● **Your assignment**: Go through the entries below and print, exactly, the lines starting at the one with "размещения украшения. С помощью аксессуара" and ending at the one with "обладает меньшим смыслом, а даже наоборот.", keeping both ends and no others.

● **Provided entries**:
_ _ _ _ _ _ _

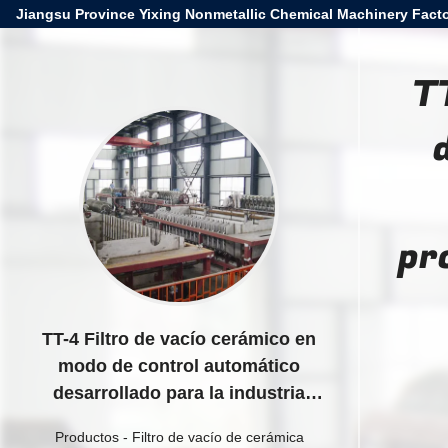
Jiangsu Province Yixing Nonmetallic Chemical Machinery Facto
T
pr
TT-4 Filtro de vacío cerámico en
modo de control automático
desarrollado para la industria
minera, proporcionando
Productos
-
Filtro de vacío de cerámica
soluciones de filtración efectivas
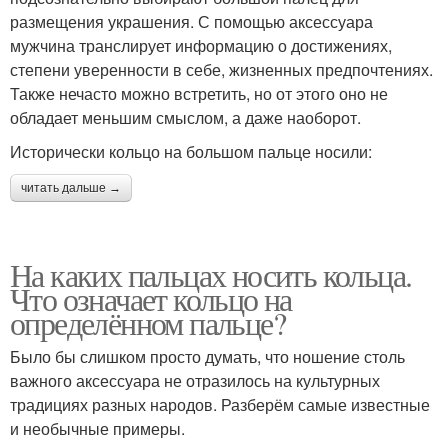
размещения украшения. С помощью аксессуара
мужчина транслирует информацию о достижениях,
степени уверенности в себе, жизненных предпочтениях.
Также нечасто можно встретить, но от этого оно не
обладает меньшим смыслом, а даже наоборот.
Исторически кольцо на большом пальце носили:
читать дальше →
На каких пальцах носить кольца.
Что означает кольцо на
определённом пальце?
Было бы слишком просто думать, что ношение столь
важного аксессуара не отразилось на культурных
традициях разных народов. Разберём самые известные
и необычные примеры.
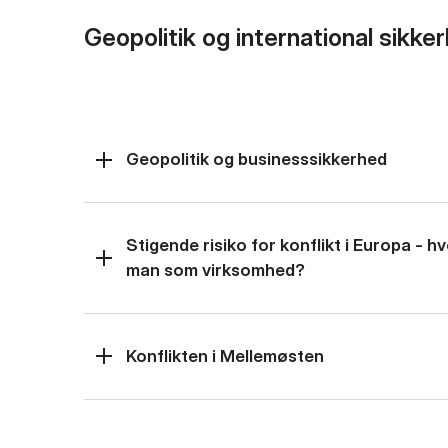
Geopolitik og international sikke
Geopolitik og businesssikkerhed
Stigende risiko for konflikt i Europa - 
man som virksomhed?
Konflikten i Mellemøsten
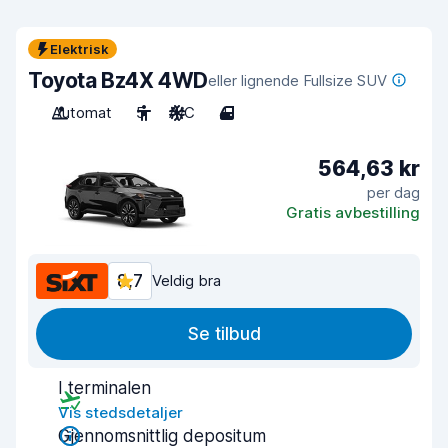
Elektrisk
Toyota Bz4X 4WD
eller lignende Fullsize SUV
Automat
5
A/C
4
564,63 kr
per dag
Gratis avbestilling
8,7
Veldig bra
Se tilbud
I terminalen
Vis stedsdetaljer
Gjennomsnittlig depositum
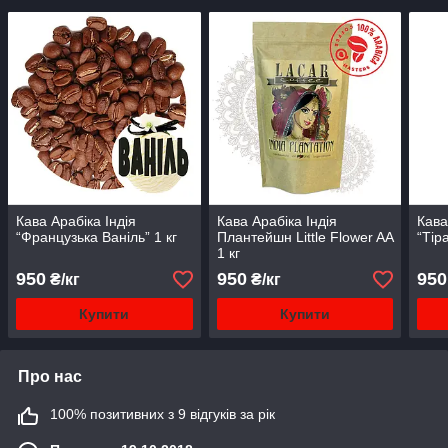
Кава Арабіка Індія
Кава Арабіка Індія
Кава
“Французька Ваніль” 1 кг
Плантейшн Little Flower AA
“Тір
1 кг
950
950
950
₴/кг
₴/кг
Купити
Купити
Про нас
100% позитивних з 9 відгуків за рік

_ _ _ _ _ _ _

● **Problem solution**:
размещения украшения. С помощью аксессуара
мужчина транслирует информацию о достижениях,
степени уверенности в себе, жизненных предпочтениях.
Также нечасто можно встретить, но от этого оно не
обладает меньшим смыслом, а даже наоборот.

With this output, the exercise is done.